Quotazione Facebook, dubbi e timori della vigilia

Manca veramente poco a quella che è già stata definita “l’operazione finanziaria dell’anno”. Gli occhi degli investitori di tutto il mondo, piccoli e istituzionali, sono puntati sul collocamento al pubblico e sulla quotazione Nasdaq di Facebook, paragonabile, per entità, solamente all’ingresso in Borsa di Visa e General Motors. A soli otto anni dalla sua creazione, il social network dell’appena ventottenne Mark Zuckerberg potrebbe raggiungere i 104 miliardi di dollari di capitalizzazione di mercato. Infatti, il prezzo finale non è ancora stato fissato, ma la forchetta indicata è compresa tra i 34 e i 38 dollari per azione, il che corrisponde ad una valutazione della società rientrante tra i 93 e i 104 miliardi di dollari.
Tuttavia, in attesa di capire quale sarà l’effettiva reazione del mercato a questa novità, i quotidiani americani s’interrogano sulle prospettive nel medio periodo del titolo. In particolare, il New York Times sottolinea il crescente scetticismo che alberga in Madison Avenue, luogo simbolo del mondo pubblicitario. La propaganda sul sito non mostra segni di regresso, anzi: lo scorso anno, su un fatturato di 3,7 miliardi di dollari, ha pesato per l’85 %. Eppure molti interrogativi si sollevano sulla spinta di significativi segnali in controtendenza, uno fra tutti il ritiro del budget di 10 milioni da parte della General Motors.

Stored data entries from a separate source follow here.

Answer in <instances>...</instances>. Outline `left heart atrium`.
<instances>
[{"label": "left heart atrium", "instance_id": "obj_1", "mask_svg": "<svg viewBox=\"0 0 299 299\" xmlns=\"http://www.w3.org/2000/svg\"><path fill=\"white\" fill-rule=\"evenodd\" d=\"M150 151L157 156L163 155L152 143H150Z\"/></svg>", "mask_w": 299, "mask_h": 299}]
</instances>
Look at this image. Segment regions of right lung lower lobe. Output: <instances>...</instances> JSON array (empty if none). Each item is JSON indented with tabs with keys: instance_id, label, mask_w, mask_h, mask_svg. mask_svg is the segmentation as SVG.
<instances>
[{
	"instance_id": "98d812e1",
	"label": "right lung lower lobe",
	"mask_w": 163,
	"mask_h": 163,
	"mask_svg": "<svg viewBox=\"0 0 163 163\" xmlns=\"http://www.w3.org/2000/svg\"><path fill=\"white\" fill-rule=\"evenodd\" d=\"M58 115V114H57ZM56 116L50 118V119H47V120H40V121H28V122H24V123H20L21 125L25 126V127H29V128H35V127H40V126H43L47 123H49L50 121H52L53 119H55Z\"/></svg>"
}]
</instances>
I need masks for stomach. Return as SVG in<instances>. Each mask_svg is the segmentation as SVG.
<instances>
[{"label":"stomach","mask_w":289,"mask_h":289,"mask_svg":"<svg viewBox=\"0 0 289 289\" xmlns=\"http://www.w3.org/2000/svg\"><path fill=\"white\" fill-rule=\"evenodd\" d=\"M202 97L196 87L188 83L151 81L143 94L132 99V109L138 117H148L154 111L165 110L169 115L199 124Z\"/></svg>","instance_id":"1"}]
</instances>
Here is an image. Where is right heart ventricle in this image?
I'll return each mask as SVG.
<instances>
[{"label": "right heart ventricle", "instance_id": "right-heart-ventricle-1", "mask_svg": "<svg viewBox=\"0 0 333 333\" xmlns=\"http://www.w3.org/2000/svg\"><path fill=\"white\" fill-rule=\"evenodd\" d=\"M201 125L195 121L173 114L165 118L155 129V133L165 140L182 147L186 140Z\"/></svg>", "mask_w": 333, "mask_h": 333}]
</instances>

Queste analisi, però, non hanno per niente placato la “sete di Facebook”. La futura quotazione al Nasdaq ha scatenato una vera e propria corsa all’acquisto di azioni, inducendo la società ad aumentare il prezzo dei titoli e ad accrescere del 25 % la quantità degli stessi che saranno collocati domani. Tutto ciò ha spinto il social network a superare la valutazione di 100 miliardi di dollari. Molti investitori sperano che si ripeta il miracolo Google: dopo appena tre anni dall’ingresso in Borsa a 75 dollari, le quotazioni del motore di ricerca erano arrivate a toccare i 750 dollari.
Bisogna precisare, però, che il 25% dei titoli aggiuntivi che saranno collocati domani non saranno offerti direttamente dal gruppo, ma da alcuni investitori della prima ora, come la Goldman Sachs, la quale venderà metà del suo portafoglio per un prezzo che sarà circa il doppio di quello di acquisto.

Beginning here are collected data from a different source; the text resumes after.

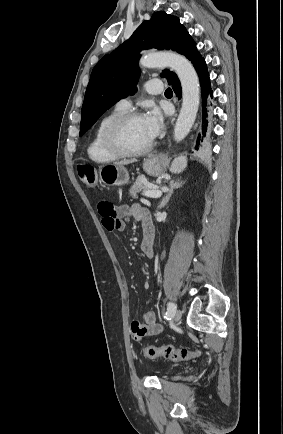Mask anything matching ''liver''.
I'll list each match as a JSON object with an SVG mask.
<instances>
[{"mask_svg":"<svg viewBox=\"0 0 283 434\" xmlns=\"http://www.w3.org/2000/svg\"><path fill=\"white\" fill-rule=\"evenodd\" d=\"M133 162H135V160L120 161V162H116L115 165H127Z\"/></svg>","mask_w":283,"mask_h":434,"instance_id":"6515ba94","label":"liver"}]
</instances>
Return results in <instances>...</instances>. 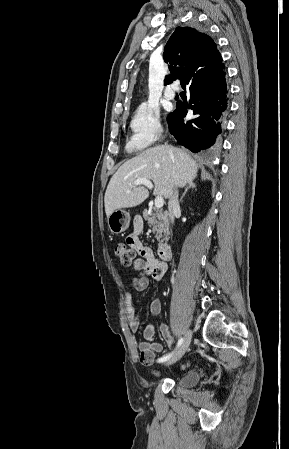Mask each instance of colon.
Wrapping results in <instances>:
<instances>
[{"label": "colon", "mask_w": 289, "mask_h": 449, "mask_svg": "<svg viewBox=\"0 0 289 449\" xmlns=\"http://www.w3.org/2000/svg\"><path fill=\"white\" fill-rule=\"evenodd\" d=\"M115 255L121 264L130 266L136 258V252L127 243H118L115 246Z\"/></svg>", "instance_id": "5ec220e1"}]
</instances>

Anche altri illustri azionisti delle fasi iniziali, come Dst Global, Peter Thiel e Accel Partners, metteranno a disposizione del pubblico le azioni del social network. Ed è proprio l’eccessiva propensione di questi gruppi a dar via le azioni di Facebook ad insospettire i giornali americani, sebbene questa situazione regalerà maggiori possibilità ai risparmiatori di mettere le mani su una parte del “gioiello” di Zuckerberg.

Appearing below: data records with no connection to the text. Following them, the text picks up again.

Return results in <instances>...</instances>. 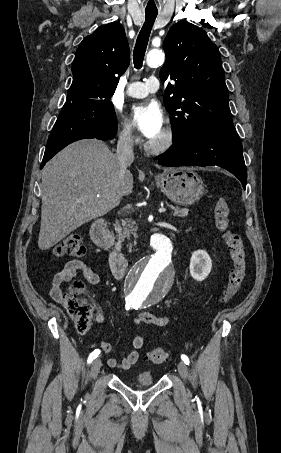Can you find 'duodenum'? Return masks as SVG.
I'll use <instances>...</instances> for the list:
<instances>
[{
	"instance_id": "duodenum-1",
	"label": "duodenum",
	"mask_w": 281,
	"mask_h": 453,
	"mask_svg": "<svg viewBox=\"0 0 281 453\" xmlns=\"http://www.w3.org/2000/svg\"><path fill=\"white\" fill-rule=\"evenodd\" d=\"M91 236L95 244L109 251L111 271L116 278H122L128 270V261L119 250L114 248L113 238L106 221H97L92 227Z\"/></svg>"
}]
</instances>
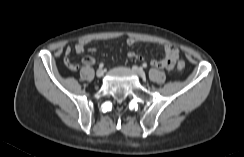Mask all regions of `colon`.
Listing matches in <instances>:
<instances>
[{"label":"colon","mask_w":244,"mask_h":157,"mask_svg":"<svg viewBox=\"0 0 244 157\" xmlns=\"http://www.w3.org/2000/svg\"><path fill=\"white\" fill-rule=\"evenodd\" d=\"M185 68V62L184 61H179L177 63V69L178 70H183Z\"/></svg>","instance_id":"1"}]
</instances>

Questi timori, però, potrebbero essere facilmente superati se si considerino gli esempi passati di altre quotazioni di siti web illustri, come Google, che rappresentano un precedente rassicurante in tal senso. Inoltre, non si capisce come tale operazione, considerata una fase indispensabile e decisiva della crescita di questa società, possa rivelarsi addirittura improduttiva nel medio periodo, considerando anche il fatturato, la domanda di titoli e la crescente diffusione del social network. Insomma, i dati positivi e incoraggianti sono di gran lunga prevalenti rispetto a quelli forieri di preoccupazioni.